The four layers of an AI-native company

Every correction a human makes flows back down into memory and the graph, so the next case runs cleaner.

This actually maps to the two core features of an AI-native workflow -

  • Universal context is your systems of record made queryable through the context graph. The agent doesn't re-derive the links between an invoice, a PO, a contract, and a Slack message on every turn. The graph already holds them.
  • Loops are the harness closing feedback on every run. A correction today becomes a rule tomorrow. A trace today becomes precedent next quarter.

Where to start

Don't try to automate everything at once. Pick one workflow/team and prove it before you expand. Try to pick a workflow/team with one or more of these three traits -

  1. High headcount, because that labor exists to handle messy logic.
  2. Exception-heavy decisions, because precedent matters a lot there.
  3. Cross-functional roles, because they exist just to carry context that no other system holds currently.
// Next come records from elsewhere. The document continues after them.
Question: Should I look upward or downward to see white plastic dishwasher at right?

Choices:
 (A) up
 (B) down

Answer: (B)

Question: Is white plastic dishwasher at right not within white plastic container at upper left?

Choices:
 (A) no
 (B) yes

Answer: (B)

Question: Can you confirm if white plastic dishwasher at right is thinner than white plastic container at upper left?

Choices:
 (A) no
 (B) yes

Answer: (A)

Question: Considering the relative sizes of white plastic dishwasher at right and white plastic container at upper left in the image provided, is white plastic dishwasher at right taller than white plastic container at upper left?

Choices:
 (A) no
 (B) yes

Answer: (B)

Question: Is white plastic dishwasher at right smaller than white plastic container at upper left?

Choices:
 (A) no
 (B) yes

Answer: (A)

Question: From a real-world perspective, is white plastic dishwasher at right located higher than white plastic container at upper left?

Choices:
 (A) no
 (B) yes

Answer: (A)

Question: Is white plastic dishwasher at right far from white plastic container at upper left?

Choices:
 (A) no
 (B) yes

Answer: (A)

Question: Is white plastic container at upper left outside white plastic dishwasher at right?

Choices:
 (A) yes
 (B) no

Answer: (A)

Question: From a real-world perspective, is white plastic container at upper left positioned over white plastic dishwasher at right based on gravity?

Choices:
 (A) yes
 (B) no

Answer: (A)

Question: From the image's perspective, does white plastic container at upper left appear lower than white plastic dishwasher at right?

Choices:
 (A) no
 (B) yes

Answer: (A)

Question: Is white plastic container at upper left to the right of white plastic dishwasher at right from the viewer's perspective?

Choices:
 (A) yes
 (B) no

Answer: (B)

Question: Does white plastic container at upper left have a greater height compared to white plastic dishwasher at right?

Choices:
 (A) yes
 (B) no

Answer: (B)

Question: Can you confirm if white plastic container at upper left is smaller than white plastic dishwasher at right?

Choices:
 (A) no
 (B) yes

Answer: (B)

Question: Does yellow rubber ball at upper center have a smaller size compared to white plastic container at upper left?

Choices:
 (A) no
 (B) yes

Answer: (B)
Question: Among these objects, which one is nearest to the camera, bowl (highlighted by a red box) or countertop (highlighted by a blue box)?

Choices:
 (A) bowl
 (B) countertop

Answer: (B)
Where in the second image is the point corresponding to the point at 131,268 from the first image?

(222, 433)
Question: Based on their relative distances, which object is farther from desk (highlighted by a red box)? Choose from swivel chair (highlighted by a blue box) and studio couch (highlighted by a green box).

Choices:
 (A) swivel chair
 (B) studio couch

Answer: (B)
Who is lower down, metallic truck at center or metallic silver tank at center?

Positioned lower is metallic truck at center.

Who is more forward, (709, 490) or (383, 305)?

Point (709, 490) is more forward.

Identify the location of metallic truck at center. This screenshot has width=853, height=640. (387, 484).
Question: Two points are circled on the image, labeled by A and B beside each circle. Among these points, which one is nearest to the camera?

If all three line up, that's your first target. Procurement, finance, claims, deal desk, underwriting, escalation management are few examples.

Don't be afraid to tokenmaxx. If your monthly AI usage bill doesn't make you uncomfortable these days, you are doing something wrong. Plus, you can more than compensate for your AI bills today by saving in your payrolls tomorrow.

Conclusion

A clean way to hold all of this in your head:

The model is your brain, the agent / agentic harness is your limbs, and the context graph is the map of your specific world (company). A superb body with no map of your world stalls at every fork in the road that requires knowing the map, and enterprise processes are nothing but those forks.

So the question worth asking about your own company is small and uncomfortable. Where do you remember why things happened, and what actually worked? If the honest answer is "in a few people's heads," you already know where the risk is, and you already know what's worth building.

Capturing the “why” behind decisions is the next great leap in business intelligence.